▶ _INSTRUCTIONS TO FOLLOW_
The records below need to be printed in full. Keep each one exact.

▶ _DATA EXTRACTS_
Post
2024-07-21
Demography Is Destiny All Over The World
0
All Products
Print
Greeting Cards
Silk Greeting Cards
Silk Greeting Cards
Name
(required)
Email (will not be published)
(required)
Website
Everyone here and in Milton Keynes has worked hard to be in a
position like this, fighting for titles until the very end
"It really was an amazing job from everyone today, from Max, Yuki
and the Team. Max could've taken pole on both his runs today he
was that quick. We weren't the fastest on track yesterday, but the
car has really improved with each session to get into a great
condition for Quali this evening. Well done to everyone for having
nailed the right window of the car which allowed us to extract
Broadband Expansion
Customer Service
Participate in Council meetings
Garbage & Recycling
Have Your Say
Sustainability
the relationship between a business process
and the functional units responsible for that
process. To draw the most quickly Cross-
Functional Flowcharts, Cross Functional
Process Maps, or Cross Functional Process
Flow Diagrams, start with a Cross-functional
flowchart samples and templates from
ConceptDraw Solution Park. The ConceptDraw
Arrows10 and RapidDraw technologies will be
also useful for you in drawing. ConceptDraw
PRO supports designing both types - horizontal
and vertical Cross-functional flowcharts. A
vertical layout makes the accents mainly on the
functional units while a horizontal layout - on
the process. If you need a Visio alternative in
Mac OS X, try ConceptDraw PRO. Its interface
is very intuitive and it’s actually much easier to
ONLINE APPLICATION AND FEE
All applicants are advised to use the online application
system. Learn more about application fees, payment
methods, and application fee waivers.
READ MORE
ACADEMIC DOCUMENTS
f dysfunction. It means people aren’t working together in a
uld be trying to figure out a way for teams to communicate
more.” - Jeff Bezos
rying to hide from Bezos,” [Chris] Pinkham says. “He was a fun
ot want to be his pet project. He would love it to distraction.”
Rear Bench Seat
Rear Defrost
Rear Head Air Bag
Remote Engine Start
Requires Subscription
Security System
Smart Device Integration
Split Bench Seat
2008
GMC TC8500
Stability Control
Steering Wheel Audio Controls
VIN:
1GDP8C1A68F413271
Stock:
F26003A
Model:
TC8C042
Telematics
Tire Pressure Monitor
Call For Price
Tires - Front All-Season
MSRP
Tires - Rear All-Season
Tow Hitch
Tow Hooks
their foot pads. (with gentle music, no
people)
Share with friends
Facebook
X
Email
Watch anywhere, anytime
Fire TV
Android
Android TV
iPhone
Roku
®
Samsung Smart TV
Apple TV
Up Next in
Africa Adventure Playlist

▶ _RESULT_
Post
2024-07-21
Demography Is Destiny All Over The World
0
All Products
Print
Greeting Cards
Silk Greeting Cards
Silk Greeting Cards
Name
(required)
Email (will not be published)
(required)
Website
Everyone here and in Milton Keynes has worked hard to be in a
position like this, fighting for titles until the very end
"It really was an amazing job from everyone today, from Max, Yuki
and the Team. Max could've taken pole on both his runs today he
was that quick. We weren't the fastest on track yesterday, but the
car has really improved with each session to get into a great
condition for Quali this evening. Well done to everyone for having
nailed the right window of the car which allowed us to extract
Broadband Expansion
Customer Service
Participate in Council meetings
Garbage & Recycling
Have Your Say
Sustainability
the relationship between a business process
and the functional units responsible for that
process. To draw the most quickly Cross-
Functional Flowcharts, Cross Functional
Process Maps, or Cross Functional Process
Flow Diagrams, start with a Cross-functional
flowchart samples and templates from
ConceptDraw Solution Park. The ConceptDraw
Arrows10 and RapidDraw technologies will be
also useful for you in drawing. ConceptDraw
PRO supports designing both types - horizontal
and vertical Cross-functional flowcharts. A
vertical layout makes the accents mainly on the
functional units while a horizontal layout - on
the process. If you need a Visio alternative in
Mac OS X, try ConceptDraw PRO. Its interface
is very intuitive and it’s actually much easier to
ONLINE APPLICATION AND FEE
All applicants are advised to use the online application
system. Learn more about application fees, payment
methods, and application fee waivers.
READ MORE
ACADEMIC DOCUMENTS
f dysfunction. It means people aren’t working together in a
uld be trying to figure out a way for teams to communicate
more.” - Jeff Bezos
rying to hide from Bezos,” [Chris] Pinkham says. “He was a fun
ot want to be his pet project. He would love it to distraction.”
Rear Bench Seat
Rear Defrost
Rear Head Air Bag
Remote Engine Start
Requires Subscription
Security System
Smart Device Integration
Split Bench Seat
2008
GMC TC8500
Stability Control
Steering Wheel Audio Controls
VIN:
1GDP8C1A68F413271
Stock:
F26003A
Model:
TC8C042
Telematics
Tire Pressure Monitor
Call For Price
Tires - Front All-Season
MSRP
Tires - Rear All-Season
Tow Hitch
Tow Hooks
their foot pads. (with gentle music, no
people)
Share with friends
Facebook
X
Email
Watch anywhere, anytime
Fire TV
Android
Android TV
iPhone
Roku
®
Samsung Smart TV
Apple TV
Up Next in
Africa Adventure Playlist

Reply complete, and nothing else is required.